Interaction of polycations with lipid membranes is a very important issue in many biological and medical applications such as gene delivery or antibacterial usage. In this work, we address the influence of hydrophobic substitution of strong polycations containing quaternary ammonium groups on the polymer-zwitterionic membrane interactions. In particular, we focus on the polymer tendency to adsorb on or/and incorporate into the membrane. We used complementary experimental and computational methods to enhance our understanding of the mechanism of the polycation-membrane interactions. Polycation adsorption on liposomes was assessed using dynamic light scattering (DLS) and zeta potential measurements. The ability of the polymers to form hydrophilic pores in the membrane was evaluated using a calcein-release method. The polymer-membrane interaction at the molecular scale was explored by performing atomistic molecular dynamics (MD) simulations. Our results show that the length of the alkyl side groups plays an essential role in the polycation adhesion on the zwitterionic surface, while the degree of substitution affects the polycation ability to incorporate into the membrane. Both the experimental and computational results show that the membrane permeability can be dramatically affected by the amount of alkyl side groups attached to the polycation main chain.

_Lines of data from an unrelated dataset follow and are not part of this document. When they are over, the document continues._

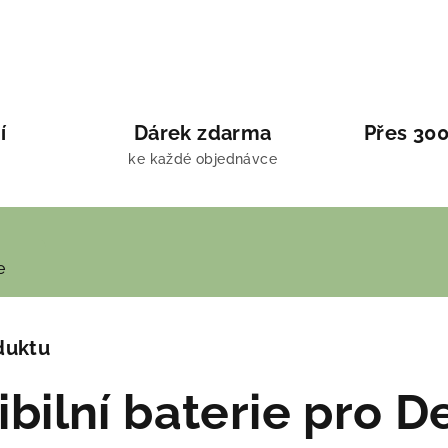
í
Dárek zdarma
Přes 300
ke každé objednávce
e
duktu
bilní baterie pro De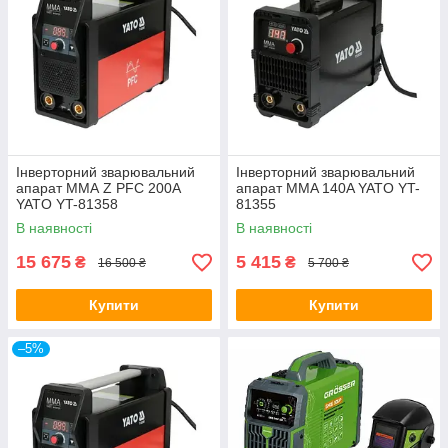
Інверторний зварювальний
Інверторний зварювальний
апарат ММА Z PFC 200A
апарат MMA 140A YATO YT-
YATO YT-81358
81355
В наявності
В наявності
15 675
5 415
₴
₴
16 500 ₴
5 700 ₴
Купити
Купити
–5%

Stable polymersomes based on ionic-zwitterionic block copolymers modified with superparamagnetic iron oxide nanoparticles for biomedical applications.

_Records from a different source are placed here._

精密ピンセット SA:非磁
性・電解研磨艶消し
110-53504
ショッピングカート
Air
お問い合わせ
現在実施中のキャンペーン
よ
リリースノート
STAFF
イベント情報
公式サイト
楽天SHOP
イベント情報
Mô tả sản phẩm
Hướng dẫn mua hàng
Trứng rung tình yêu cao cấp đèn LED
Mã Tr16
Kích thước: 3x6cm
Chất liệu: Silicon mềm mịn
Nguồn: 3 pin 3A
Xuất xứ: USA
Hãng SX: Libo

Stable polymersomes with semipermeable membranes were prepared by simple mixing of two oppositely charged diblock copolymers containing zwitterionic and cationic (PMPC20-b-PMAPTAC190) or anionic (PMPC20-b-PAMPS196) blocks. The formation of vesicular structures in the mixed solution of the block copolymers was confirmed by direct observation using the cryo-TEM technique. Superparamagnetic iron oxide nanoparticles coated with a cationic chitosan derivative (SPION/CCh) and decorated with a fluorescent probe molecule were next incorporated into the polymersome structure. The average diameter of SPION/CCh-polymersomes estimated using cryo-TEM was about 250 nm. Surface topography of the SPION/CCh-loaded vesicles was imaged using AFM and the magnetic properties of these objects were confirmed by MFM and MRI measurements. The ability of SPION/CCh-polymersomes to affect T2 relaxation time in MRI was evaluated based on the measurements of r2 relaxivity. The obtained value of r2 (573 ± 10 mM-1 s-1) was quite high. The cytotoxicity and intracellular uptake of the SPION/CCh-loaded vesicles into EA.hy926 cells were studied. The results indicate that the SPION/CCh-polymersomes seem to be internalized by vascular endothelium and are not cytotoxic to endothelial cells up to 1 µg Fe per mL. Therefore, it can be suggested that SPION/CCh-polymersomes could prove useful as T2 contrast agents in the MRI of endothelium.